Diferente das últimas páginas, nestas páginas exploro sinteticamente um pouco

dos usos e apropriações referentes à tragédia que se afiguram na exploração dos sujeitos

sobre aspectos de recordação do evento. Isso através de marcas dos enquadramentos.

Vicente assistiu ao primeiro dia de cobertura pela Globo News, como registra

em um dos seus relatos, tendo zapeado até a Rede Record, na televisão aberta, para ver

a que ponto havia chegado à cobertura da emissora sobre a tragédia. “Tavam falando de

segurança nas escolas na hora [em] que mudei de canal.
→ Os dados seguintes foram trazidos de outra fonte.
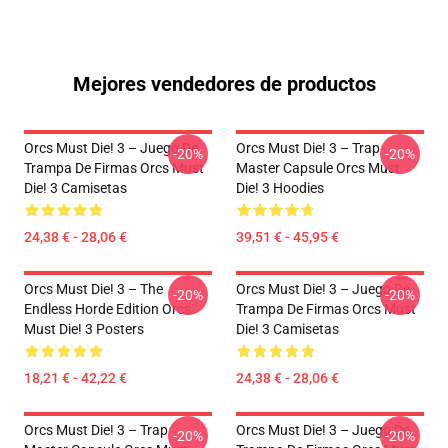
Mejores vendedores de productos
Orcs Must Die! 3 – Juego De
Orcs Must Die! 3 – Trap
-20%
-20%
Trampa De Firmas Orcs Must
Master Capsule Orcs Must
Die! 3 Camisetas
Die! 3 Hoodies
24,38 € - 28,06 €
39,51 € - 45,95 €
Orcs Must Die! 3 – The
Orcs Must Die! 3 – Juego De
-20%
-20%
Endless Horde Edition Orcs
Trampa De Firmas Orcs Must
Must Die! 3 Posters
Die! 3 Camisetas
18,21 € - 42,22 €
24,38 € - 28,06 €
Orcs Must Die! 3 – Trap
Orcs Must Die! 3 – Juego De
-20%
-20%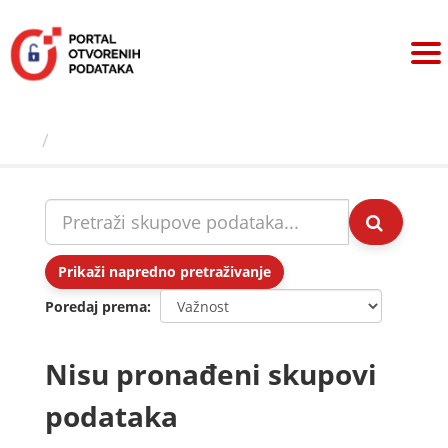
Preskoči
na
sadržaj
Skupovi podаtаkа
Prikaži napredno pretraživanje
Poredaj prema
Nisu pronađeni skupovi
podataka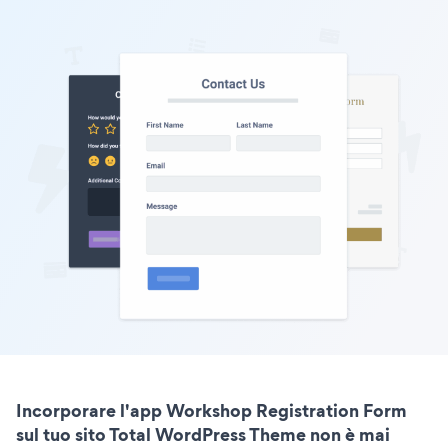
Incorporare l'app Workshop Registration Form
sul tuo sito Total WordPress Theme non è mai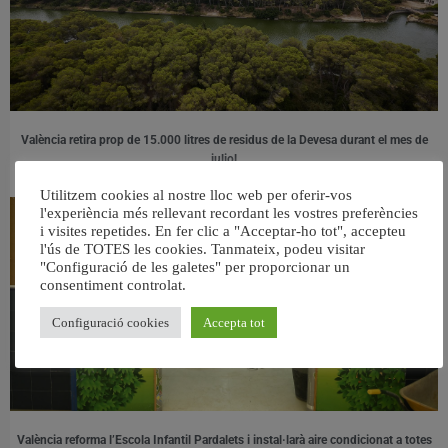
València retira prop de 15.000 litres de residus de la Devesa durant el mes de
juliol
6 agost, 2026
Utilitzem cookies al nostre lloc web per oferir-vos
l'experiència més rellevant recordant les vostres preferències
i visites repetides. En fer clic a "Acceptar-ho tot", accepteu
l'ús de TOTES les cookies. Tanmateix, podeu visitar
"Configuració de les galetes" per proporcionar un
consentiment controlat.
Configuració cookies
Accepta tot
València reforma l’Escola Infantil Pardalets i instal·larà aire condicionat a totes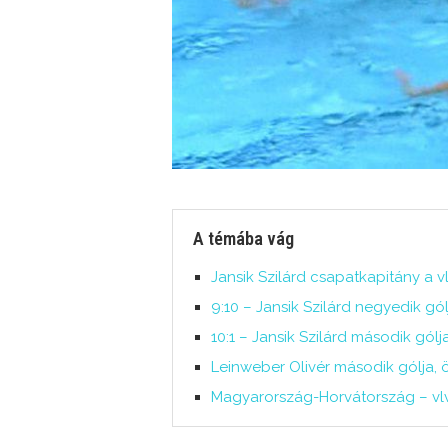
A témába vág
Jansik Szilárd csapatkapitány a v
9:10 – Jansik Szilárd negyedik gól
10:1 – Jansik Szilárd második gólj
Leinweber Olivér második gólja,
Magyarország-Horvátország – vlv-k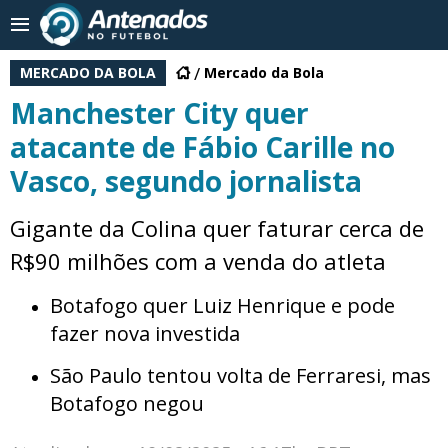
MERCADO DA BOLA
Mercado da Bola
Manchester City quer
atacante de Fábio Carille no
Vasco, segundo jornalista
Gigante da Colina quer faturar cerca de
R$90 milhões com a venda do atleta
Botafogo quer Luiz Henrique e pode
fazer nova investida
São Paulo tentou volta de Ferraresi, mas
Botafogo negou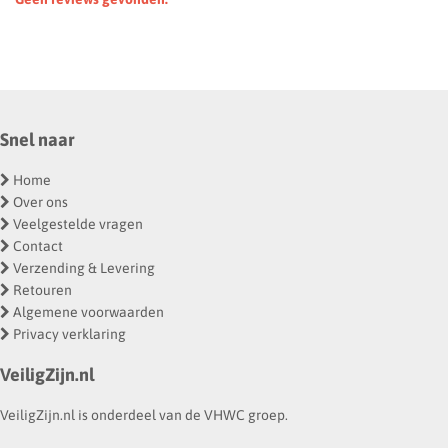
Snel naar
Home
Over ons
Veelgestelde vragen
Contact
Verzending & Levering
Retouren
Algemene voorwaarden
Privacy verklaring
VeiligZijn.nl
VeiligZijn.nl is onderdeel van de VHWC groep.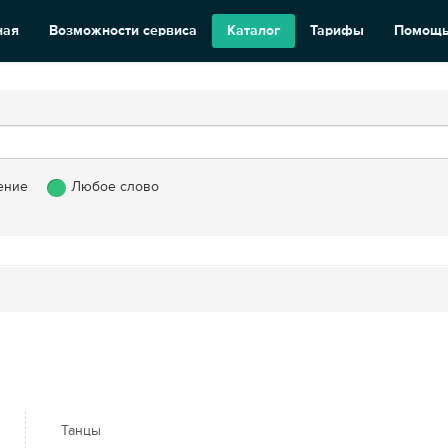
ная
Возможности сервиса
Каталог
Тарифы
Помощ
ение
Любое слово
Танцы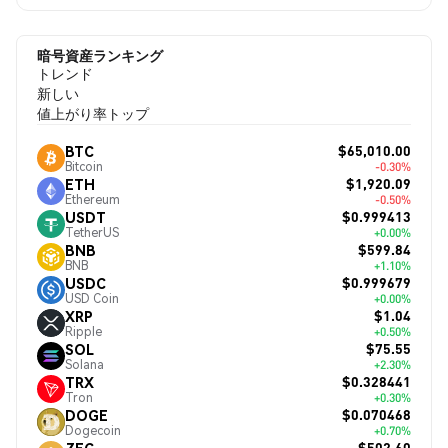
暗号資産ランキング
トレンド
新しい
値上がり率トップ
$65,010.00
BTC
Bitcoin
-0.30%
$1,920.09
ETH
Ethereum
-0.50%
$0.999413
USDT
TetherUS
+0.00%
$599.84
BNB
BNB
+1.10%
$0.999679
USDC
USD Coin
+0.00%
$1.04
XRP
Ripple
+0.50%
$75.55
SOL
Solana
+2.30%
$0.328441
TRX
Tron
+0.30%
$0.070468
DOGE
Dogecoin
+0.70%
$502.60
ZEC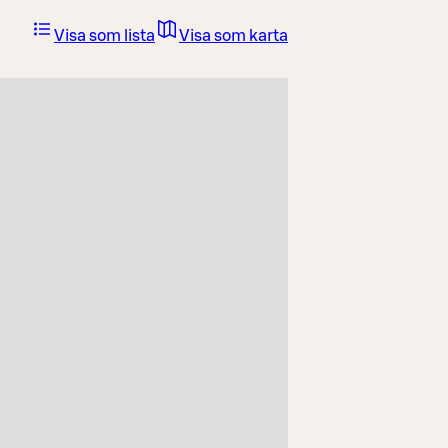
Visa som lista
Visa som karta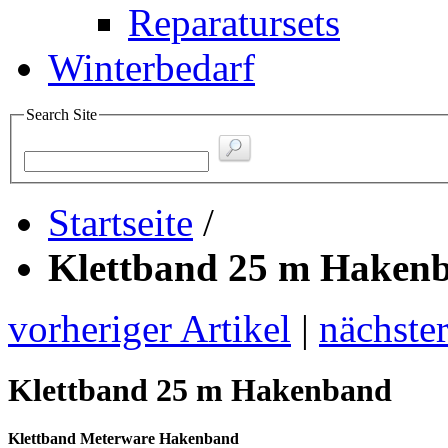
Reparatursets
Winterbedarf
Search Site
Startseite
/
Klettband 25 m Haken
vorheriger Artikel
|
nächster
Klettband 25 m Hakenband
Klettband Meterware Hakenband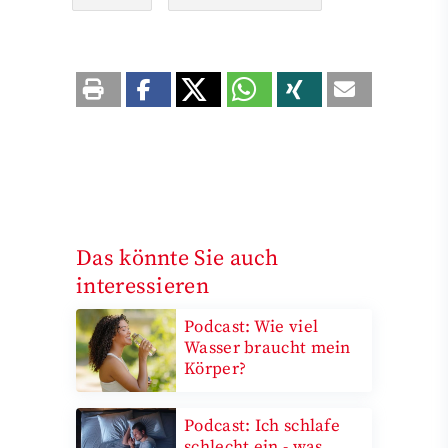
Das könnte Sie auch
interessieren
Podcast: Wie viel
Wasser braucht mein
Körper?
Podcast: Ich schlafe
schlecht ein - was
Ninguém é impedido de entrar

numa escola, sei lá, pra buscar um histórico escolar, pra dar uma palestra... ainda mais

sendo ex-aluno. Então tem coisa que não dá pra evitar. Ali não deu pra evitar. Tavam os

jornalistas falando de segurança na escola na Record e aí eu mudei, não rolava. Nego

não tem noção. Não era mais certo perguntar quanta desgraça podia ser evitada se a

venda de armas tivesse outra política? Porque essa que foi aprovada no referendo em

2005, putz... e esse referendo foi bem manipulado pela mídia, pela indústria de

armamento, por essa propaganda toda. Nego acha que é possível a população ter

condição de se defender usando arma. Como é que esse rapaz comprou arma, bala,

carregador...? Me diz isso. É isso que o pessoal devia ter falado desde o início. Foi por

causa disso que eu fiquei pela Globo News mesmo, porque até no Globo é essa pergunta

que precisa de resposta. E a gente precisa, com certeza, rever esses conceitos. Tem que

entender que arma na mão de gente sem preparo e autoridade pra usar é um perigo”.

“Esse menino passava uns maus bocados na mão dos colegas. Li isso no Extra.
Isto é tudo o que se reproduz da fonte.